[Document structure recognition data]
((

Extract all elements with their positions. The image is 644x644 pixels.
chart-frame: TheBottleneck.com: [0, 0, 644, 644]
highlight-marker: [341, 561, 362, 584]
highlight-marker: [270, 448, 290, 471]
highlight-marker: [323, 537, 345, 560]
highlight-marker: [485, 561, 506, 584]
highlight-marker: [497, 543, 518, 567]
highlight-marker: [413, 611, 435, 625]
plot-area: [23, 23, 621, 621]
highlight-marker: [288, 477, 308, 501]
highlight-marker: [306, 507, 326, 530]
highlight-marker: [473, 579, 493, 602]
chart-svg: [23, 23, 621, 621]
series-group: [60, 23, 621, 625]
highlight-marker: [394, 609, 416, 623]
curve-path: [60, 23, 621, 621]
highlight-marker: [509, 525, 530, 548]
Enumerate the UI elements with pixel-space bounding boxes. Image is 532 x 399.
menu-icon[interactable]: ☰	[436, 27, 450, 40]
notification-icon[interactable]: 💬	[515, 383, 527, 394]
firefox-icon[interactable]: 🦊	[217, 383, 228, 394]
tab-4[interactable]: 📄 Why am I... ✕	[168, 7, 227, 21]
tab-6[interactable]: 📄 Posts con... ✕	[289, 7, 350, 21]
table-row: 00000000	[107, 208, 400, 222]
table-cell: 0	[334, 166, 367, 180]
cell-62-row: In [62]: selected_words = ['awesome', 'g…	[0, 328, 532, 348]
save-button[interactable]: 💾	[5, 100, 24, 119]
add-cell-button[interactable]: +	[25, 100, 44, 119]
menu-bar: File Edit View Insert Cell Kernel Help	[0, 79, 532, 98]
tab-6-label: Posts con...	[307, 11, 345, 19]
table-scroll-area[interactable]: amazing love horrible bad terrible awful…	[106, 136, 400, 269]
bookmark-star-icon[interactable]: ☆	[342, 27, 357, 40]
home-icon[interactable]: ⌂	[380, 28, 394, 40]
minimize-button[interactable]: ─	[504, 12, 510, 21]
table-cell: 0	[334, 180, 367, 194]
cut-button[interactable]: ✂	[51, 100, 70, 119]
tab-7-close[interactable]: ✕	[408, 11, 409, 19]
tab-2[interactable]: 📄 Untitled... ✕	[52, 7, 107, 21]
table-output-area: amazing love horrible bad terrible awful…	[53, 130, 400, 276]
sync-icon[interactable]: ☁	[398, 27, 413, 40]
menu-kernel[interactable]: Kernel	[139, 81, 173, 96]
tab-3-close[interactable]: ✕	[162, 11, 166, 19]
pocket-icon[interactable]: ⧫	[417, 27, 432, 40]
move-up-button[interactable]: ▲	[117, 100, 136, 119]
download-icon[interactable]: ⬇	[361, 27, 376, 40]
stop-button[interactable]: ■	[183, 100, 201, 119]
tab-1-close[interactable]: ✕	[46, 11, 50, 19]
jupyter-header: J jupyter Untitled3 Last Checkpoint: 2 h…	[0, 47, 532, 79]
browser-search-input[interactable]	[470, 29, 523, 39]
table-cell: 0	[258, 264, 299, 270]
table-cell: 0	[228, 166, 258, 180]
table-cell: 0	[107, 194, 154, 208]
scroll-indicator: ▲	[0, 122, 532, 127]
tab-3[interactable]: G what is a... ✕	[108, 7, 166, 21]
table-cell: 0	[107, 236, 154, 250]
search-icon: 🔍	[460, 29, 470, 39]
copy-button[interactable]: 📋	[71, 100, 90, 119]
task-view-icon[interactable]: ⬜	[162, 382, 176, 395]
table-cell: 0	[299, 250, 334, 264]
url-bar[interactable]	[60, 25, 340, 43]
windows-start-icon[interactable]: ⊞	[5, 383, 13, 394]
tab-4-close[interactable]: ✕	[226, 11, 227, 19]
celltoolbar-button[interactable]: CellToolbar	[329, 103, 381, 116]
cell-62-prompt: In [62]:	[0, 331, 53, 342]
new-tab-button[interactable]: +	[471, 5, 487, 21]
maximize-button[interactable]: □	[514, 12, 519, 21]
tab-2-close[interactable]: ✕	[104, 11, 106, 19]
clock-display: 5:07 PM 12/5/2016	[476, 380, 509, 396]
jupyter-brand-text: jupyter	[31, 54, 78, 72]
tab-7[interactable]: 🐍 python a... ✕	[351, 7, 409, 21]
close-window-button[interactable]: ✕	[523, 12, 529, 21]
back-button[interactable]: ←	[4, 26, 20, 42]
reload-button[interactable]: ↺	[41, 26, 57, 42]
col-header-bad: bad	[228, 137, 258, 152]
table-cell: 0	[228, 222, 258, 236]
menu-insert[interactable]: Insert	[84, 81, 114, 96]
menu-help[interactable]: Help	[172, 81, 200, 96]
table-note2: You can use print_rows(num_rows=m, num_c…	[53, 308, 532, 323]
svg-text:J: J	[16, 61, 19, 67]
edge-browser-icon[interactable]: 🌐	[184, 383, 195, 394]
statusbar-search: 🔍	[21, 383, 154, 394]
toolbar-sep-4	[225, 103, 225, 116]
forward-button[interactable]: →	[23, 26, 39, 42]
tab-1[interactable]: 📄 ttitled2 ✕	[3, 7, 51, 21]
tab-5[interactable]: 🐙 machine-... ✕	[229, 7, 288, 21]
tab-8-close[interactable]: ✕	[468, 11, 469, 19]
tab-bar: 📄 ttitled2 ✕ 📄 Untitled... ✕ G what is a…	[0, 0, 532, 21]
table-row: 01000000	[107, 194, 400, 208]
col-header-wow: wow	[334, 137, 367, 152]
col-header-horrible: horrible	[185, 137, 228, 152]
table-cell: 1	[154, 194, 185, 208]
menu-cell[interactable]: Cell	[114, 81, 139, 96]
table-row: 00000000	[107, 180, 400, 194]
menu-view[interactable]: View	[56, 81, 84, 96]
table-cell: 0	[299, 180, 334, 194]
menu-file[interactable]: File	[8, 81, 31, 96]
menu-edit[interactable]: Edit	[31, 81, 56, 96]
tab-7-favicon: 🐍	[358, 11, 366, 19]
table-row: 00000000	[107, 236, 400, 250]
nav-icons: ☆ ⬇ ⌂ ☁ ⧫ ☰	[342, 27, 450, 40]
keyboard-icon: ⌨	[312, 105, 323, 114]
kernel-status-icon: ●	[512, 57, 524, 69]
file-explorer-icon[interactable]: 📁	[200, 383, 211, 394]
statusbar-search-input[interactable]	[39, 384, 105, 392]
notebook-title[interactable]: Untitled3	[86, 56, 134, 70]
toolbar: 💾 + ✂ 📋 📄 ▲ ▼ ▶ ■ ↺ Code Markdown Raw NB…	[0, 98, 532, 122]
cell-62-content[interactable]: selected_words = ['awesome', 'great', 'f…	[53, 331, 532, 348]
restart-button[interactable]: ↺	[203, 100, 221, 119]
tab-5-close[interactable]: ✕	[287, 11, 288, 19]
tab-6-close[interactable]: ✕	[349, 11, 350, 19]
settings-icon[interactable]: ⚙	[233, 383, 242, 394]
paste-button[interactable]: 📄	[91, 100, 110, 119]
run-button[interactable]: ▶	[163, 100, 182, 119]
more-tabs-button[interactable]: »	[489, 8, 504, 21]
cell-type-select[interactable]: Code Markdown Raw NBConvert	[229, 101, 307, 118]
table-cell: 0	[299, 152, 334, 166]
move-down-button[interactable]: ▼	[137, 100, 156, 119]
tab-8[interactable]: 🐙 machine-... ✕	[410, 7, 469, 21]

))

Copy every line above once more, precisely as it reads.

_OUTPUT_:
Extract all elements with their positions. The image is 644x644 pixels.
chart-frame: TheBottleneck.com: [0, 0, 644, 644]
highlight-marker: [341, 561, 362, 584]
highlight-marker: [270, 448, 290, 471]
highlight-marker: [323, 537, 345, 560]
highlight-marker: [485, 561, 506, 584]
highlight-marker: [497, 543, 518, 567]
highlight-marker: [413, 611, 435, 625]
plot-area: [23, 23, 621, 621]
highlight-marker: [288, 477, 308, 501]
highlight-marker: [306, 507, 326, 530]
highlight-marker: [473, 579, 493, 602]
chart-svg: [23, 23, 621, 621]
series-group: [60, 23, 621, 625]
highlight-marker: [394, 609, 416, 623]
curve-path: [60, 23, 621, 621]
highlight-marker: [509, 525, 530, 548]
Enumerate the UI elements with pixel-space bounding boxes. Image is 532 x 399.
menu-icon[interactable]: ☰	[436, 27, 450, 40]
notification-icon[interactable]: 💬	[515, 383, 527, 394]
firefox-icon[interactable]: 🦊	[217, 383, 228, 394]
tab-4[interactable]: 📄 Why am I... ✕	[168, 7, 227, 21]
tab-6[interactable]: 📄 Posts con... ✕	[289, 7, 350, 21]
table-row: 00000000	[107, 208, 400, 222]
table-cell: 0	[334, 166, 367, 180]
cell-62-row: In [62]: selected_words = ['awesome', 'g…	[0, 328, 532, 348]
save-button[interactable]: 💾	[5, 100, 24, 119]
add-cell-button[interactable]: +	[25, 100, 44, 119]
menu-bar: File Edit View Insert Cell Kernel Help	[0, 79, 532, 98]
tab-6-label: Posts con...	[307, 11, 345, 19]
table-scroll-area[interactable]: amazing love horrible bad terrible awful…	[106, 136, 400, 269]
bookmark-star-icon[interactable]: ☆	[342, 27, 357, 40]
home-icon[interactable]: ⌂	[380, 28, 394, 40]
minimize-button[interactable]: ─	[504, 12, 510, 21]
table-cell: 0	[334, 180, 367, 194]
cut-button[interactable]: ✂	[51, 100, 70, 119]
tab-7-close[interactable]: ✕	[408, 11, 409, 19]
tab-2[interactable]: 📄 Untitled... ✕	[52, 7, 107, 21]
table-output-area: amazing love horrible bad terrible awful…	[53, 130, 400, 276]
sync-icon[interactable]: ☁	[398, 27, 413, 40]
menu-kernel[interactable]: Kernel	[139, 81, 173, 96]
tab-3-close[interactable]: ✕	[162, 11, 166, 19]
pocket-icon[interactable]: ⧫	[417, 27, 432, 40]
move-up-button[interactable]: ▲	[117, 100, 136, 119]
download-icon[interactable]: ⬇	[361, 27, 376, 40]
stop-button[interactable]: ■	[183, 100, 201, 119]
tab-1-close[interactable]: ✕	[46, 11, 50, 19]
jupyter-header: J jupyter Untitled3 Last Checkpoint: 2 h…	[0, 47, 532, 79]
browser-search-input[interactable]	[470, 29, 523, 39]
table-cell: 0	[258, 264, 299, 270]
table-cell: 0	[228, 166, 258, 180]
table-cell: 0	[107, 194, 154, 208]
scroll-indicator: ▲	[0, 122, 532, 127]
tab-3[interactable]: G what is a... ✕	[108, 7, 166, 21]
table-cell: 0	[107, 236, 154, 250]
search-icon: 🔍	[460, 29, 470, 39]
copy-button[interactable]: 📋	[71, 100, 90, 119]
task-view-icon[interactable]: ⬜	[162, 382, 176, 395]
table-cell: 0	[299, 250, 334, 264]
url-bar[interactable]	[60, 25, 340, 43]
windows-start-icon[interactable]: ⊞	[5, 383, 13, 394]
tab-4-close[interactable]: ✕	[226, 11, 227, 19]
celltoolbar-button[interactable]: CellToolbar	[329, 103, 381, 116]
cell-62-prompt: In [62]:	[0, 331, 53, 342]
new-tab-button[interactable]: +	[471, 5, 487, 21]
maximize-button[interactable]: □	[514, 12, 519, 21]
tab-2-close[interactable]: ✕	[104, 11, 106, 19]
clock-display: 5:07 PM 12/5/2016	[476, 380, 509, 396]
jupyter-brand-text: jupyter	[31, 54, 78, 72]
tab-7[interactable]: 🐍 python a... ✕	[351, 7, 409, 21]
close-window-button[interactable]: ✕	[523, 12, 529, 21]
back-button[interactable]: ←	[4, 26, 20, 42]
reload-button[interactable]: ↺	[41, 26, 57, 42]
col-header-bad: bad	[228, 137, 258, 152]
table-cell: 0	[228, 222, 258, 236]
menu-insert[interactable]: Insert	[84, 81, 114, 96]
menu-help[interactable]: Help	[172, 81, 200, 96]
table-note2: You can use print_rows(num_rows=m, num_c…	[53, 308, 532, 323]
svg-text:J: J	[16, 61, 19, 67]
edge-browser-icon[interactable]: 🌐	[184, 383, 195, 394]
statusbar-search: 🔍	[21, 383, 154, 394]
toolbar-sep-4	[225, 103, 225, 116]
forward-button[interactable]: →	[23, 26, 39, 42]
tab-1[interactable]: 📄 ttitled2 ✕	[3, 7, 51, 21]
tab-5[interactable]: 🐙 machine-... ✕	[229, 7, 288, 21]
tab-8-close[interactable]: ✕	[468, 11, 469, 19]
tab-bar: 📄 ttitled2 ✕ 📄 Untitled... ✕ G what is a…	[0, 0, 532, 21]
table-row: 01000000	[107, 194, 400, 208]
col-header-wow: wow	[334, 137, 367, 152]
col-header-horrible: horrible	[185, 137, 228, 152]
table-cell: 1	[154, 194, 185, 208]
menu-cell[interactable]: Cell	[114, 81, 139, 96]
table-row: 00000000	[107, 180, 400, 194]
menu-view[interactable]: View	[56, 81, 84, 96]
table-cell: 0	[299, 180, 334, 194]
menu-file[interactable]: File	[8, 81, 31, 96]
menu-edit[interactable]: Edit	[31, 81, 56, 96]
tab-7-favicon: 🐍	[358, 11, 366, 19]
table-row: 00000000	[107, 236, 400, 250]
nav-icons: ☆ ⬇ ⌂ ☁ ⧫ ☰	[342, 27, 450, 40]
keyboard-icon: ⌨	[312, 105, 323, 114]
kernel-status-icon: ●	[512, 57, 524, 69]
file-explorer-icon[interactable]: 📁	[200, 383, 211, 394]
statusbar-search-input[interactable]	[39, 384, 105, 392]
notebook-title[interactable]: Untitled3	[86, 56, 134, 70]
toolbar: 💾 + ✂ 📋 📄 ▲ ▼ ▶ ■ ↺ Code Markdown Raw NB…	[0, 98, 532, 122]
cell-62-content[interactable]: selected_words = ['awesome', 'great', 'f…	[53, 331, 532, 348]
restart-button[interactable]: ↺	[203, 100, 221, 119]
tab-5-close[interactable]: ✕	[287, 11, 288, 19]
tab-6-close[interactable]: ✕	[349, 11, 350, 19]
settings-icon[interactable]: ⚙	[233, 383, 242, 394]
paste-button[interactable]: 📄	[91, 100, 110, 119]
run-button[interactable]: ▶	[163, 100, 182, 119]
more-tabs-button[interactable]: »	[489, 8, 504, 21]
cell-type-select[interactable]: Code Markdown Raw NBConvert	[229, 101, 307, 118]
table-cell: 0	[299, 152, 334, 166]
move-down-button[interactable]: ▼	[137, 100, 156, 119]
tab-8[interactable]: 🐙 machine-... ✕	[410, 7, 469, 21]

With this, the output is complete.